- TASK GOAL:
Below are the records; reproduce all of them exactly but without any images.

- MATERIAL FOR THIS TASK:

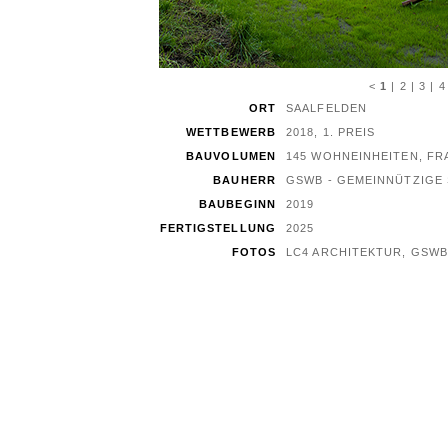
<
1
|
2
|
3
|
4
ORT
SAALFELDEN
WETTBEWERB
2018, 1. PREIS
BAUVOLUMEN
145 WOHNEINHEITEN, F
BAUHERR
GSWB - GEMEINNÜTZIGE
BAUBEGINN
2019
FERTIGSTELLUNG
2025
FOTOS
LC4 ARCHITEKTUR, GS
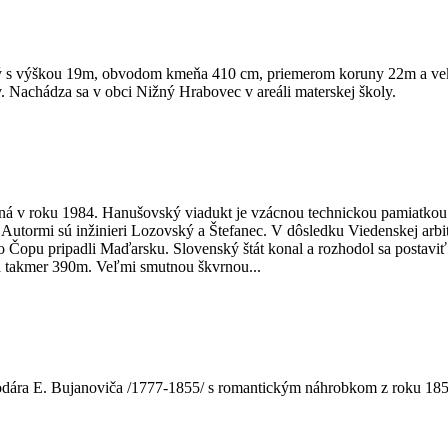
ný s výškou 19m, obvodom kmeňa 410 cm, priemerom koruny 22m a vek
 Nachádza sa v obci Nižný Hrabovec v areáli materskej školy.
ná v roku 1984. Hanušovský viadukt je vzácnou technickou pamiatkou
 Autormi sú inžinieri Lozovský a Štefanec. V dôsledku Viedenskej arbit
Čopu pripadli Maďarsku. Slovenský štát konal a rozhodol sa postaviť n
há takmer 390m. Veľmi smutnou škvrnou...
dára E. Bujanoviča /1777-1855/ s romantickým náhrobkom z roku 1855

- RESULT OF THE EXERCISE:
<
1
|
2
|
3
|
4
ORT
SAALFELDEN
WETTBEWERB
2018, 1. PREIS
BAUVOLUMEN
145 WOHNEINHEITEN, F
BAUHERR
GSWB - GEMEINNÜTZIGE
BAUBEGINN
2019
FERTIGSTELLUNG
2025
FOTOS
LC4 ARCHITEKTUR, GS
ný s výškou 19m, obvodom kmeňa 410 cm, priemerom koruny 22m a vek
 Nachádza sa v obci Nižný Hrabovec v areáli materskej školy.
ná v roku 1984. Hanušovský viadukt je vzácnou technickou pamiatkou
 Autormi sú inžinieri Lozovský a Štefanec. V dôsledku Viedenskej arbit
Čopu pripadli Maďarsku. Slovenský štát konal a rozhodol sa postaviť n
há takmer 390m. Veľmi smutnou škvrnou...
dára E. Bujanoviča /1777-1855/ s romantickým náhrobkom z roku 1855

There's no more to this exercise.